TASK DETAILS → Using the listing below, keep only the lines with the word "Cuba" and copy them.

RAW DATA →
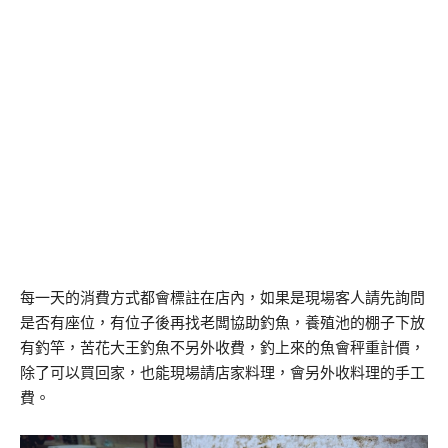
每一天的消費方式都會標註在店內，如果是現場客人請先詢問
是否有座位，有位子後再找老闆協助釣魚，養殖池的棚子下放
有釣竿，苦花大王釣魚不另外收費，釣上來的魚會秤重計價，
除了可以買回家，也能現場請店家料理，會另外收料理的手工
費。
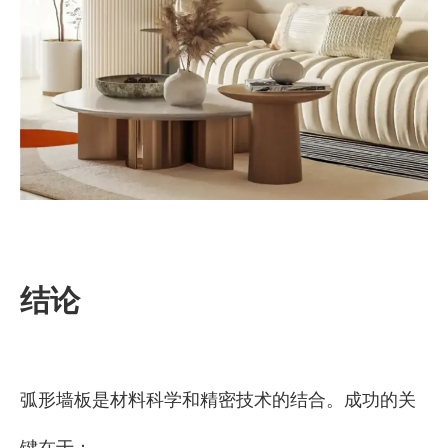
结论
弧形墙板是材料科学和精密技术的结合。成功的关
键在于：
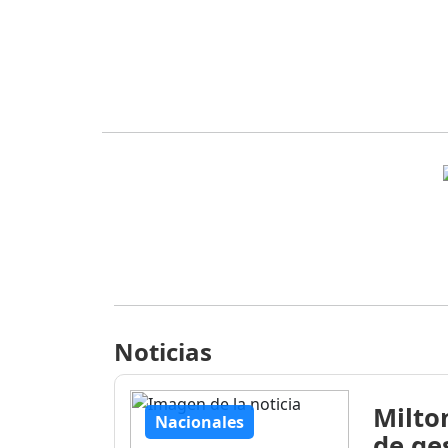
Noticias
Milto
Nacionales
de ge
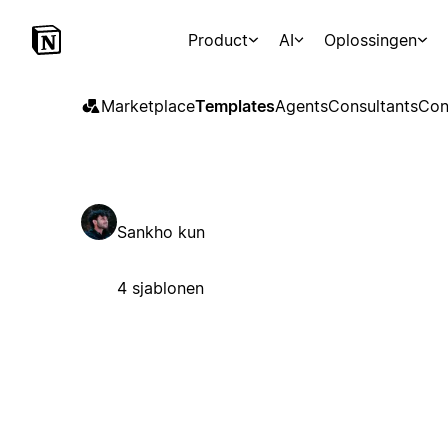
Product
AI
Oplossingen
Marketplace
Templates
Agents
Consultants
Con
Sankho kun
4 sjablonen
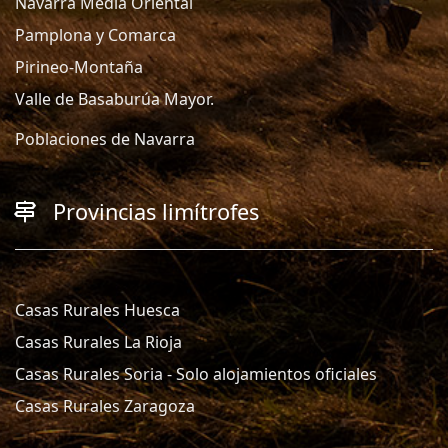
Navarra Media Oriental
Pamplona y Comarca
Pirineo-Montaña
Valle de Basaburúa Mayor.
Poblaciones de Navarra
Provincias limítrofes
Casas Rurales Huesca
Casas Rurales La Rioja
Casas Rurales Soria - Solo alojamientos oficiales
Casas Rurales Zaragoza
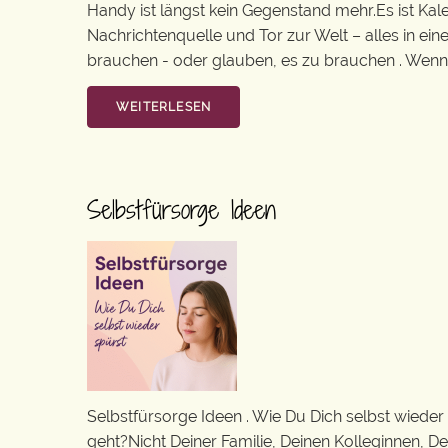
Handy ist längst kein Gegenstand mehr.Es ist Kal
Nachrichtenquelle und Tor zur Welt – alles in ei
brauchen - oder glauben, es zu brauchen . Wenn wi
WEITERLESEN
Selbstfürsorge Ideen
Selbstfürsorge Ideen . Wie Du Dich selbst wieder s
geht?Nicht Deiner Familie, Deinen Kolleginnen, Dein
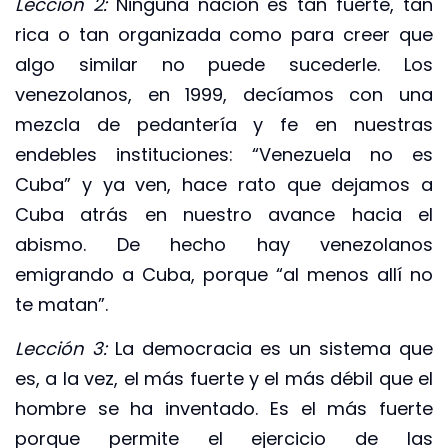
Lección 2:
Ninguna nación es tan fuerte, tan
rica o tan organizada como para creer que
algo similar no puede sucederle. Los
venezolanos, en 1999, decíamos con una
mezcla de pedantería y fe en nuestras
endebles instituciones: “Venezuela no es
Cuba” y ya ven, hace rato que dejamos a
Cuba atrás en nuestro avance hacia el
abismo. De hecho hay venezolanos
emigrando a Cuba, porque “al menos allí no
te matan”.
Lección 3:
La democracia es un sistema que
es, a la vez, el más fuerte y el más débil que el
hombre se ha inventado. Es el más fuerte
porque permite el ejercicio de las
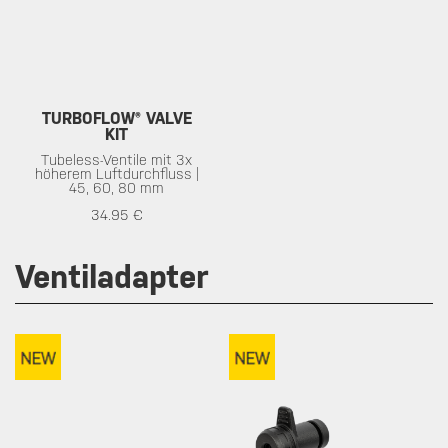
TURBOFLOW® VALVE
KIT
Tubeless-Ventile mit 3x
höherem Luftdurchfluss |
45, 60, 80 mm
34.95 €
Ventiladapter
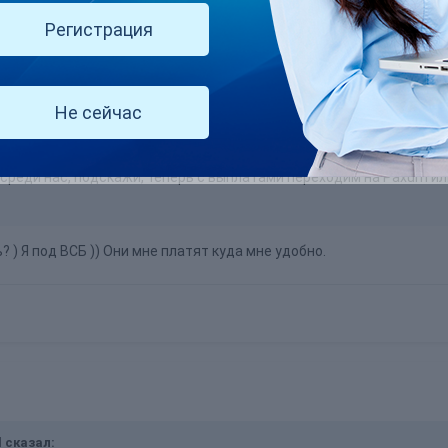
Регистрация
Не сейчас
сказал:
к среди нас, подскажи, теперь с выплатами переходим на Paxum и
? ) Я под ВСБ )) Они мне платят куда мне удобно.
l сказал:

RESULT →
Cuba” y ya ven, hace rato que dejamos a
Cuba atrás en nuestro avance hacia el
emigrando a Cuba, porque “al menos allí no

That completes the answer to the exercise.